** Opening THE DATA block **

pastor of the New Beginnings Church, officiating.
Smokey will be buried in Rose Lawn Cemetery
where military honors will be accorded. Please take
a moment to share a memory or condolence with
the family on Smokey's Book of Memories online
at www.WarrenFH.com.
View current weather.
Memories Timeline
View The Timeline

** Closing THE DATA block **
** Opening THE DATA block **

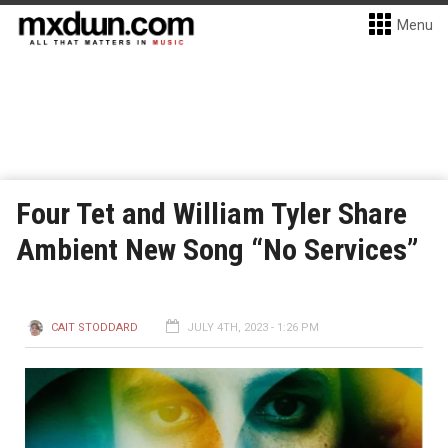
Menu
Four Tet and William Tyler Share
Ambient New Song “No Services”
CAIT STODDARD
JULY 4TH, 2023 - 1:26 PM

** Closing THE DATA block **

▶ WORK INSTRUCTIONS
In the listing above, find the line with "pastor of the" and the line with "View The Timeline". Output those two lines and every line between them, exactly as written.

▶ RESPONSE
pastor of the New Beginnings Church, officiating.
Smokey will be buried in Rose Lawn Cemetery
where military honors will be accorded. Please take
a moment to share a memory or condolence with
the family on Smokey's Book of Memories online
at www.WarrenFH.com.
View current weather.
Memories Timeline
View The Timeline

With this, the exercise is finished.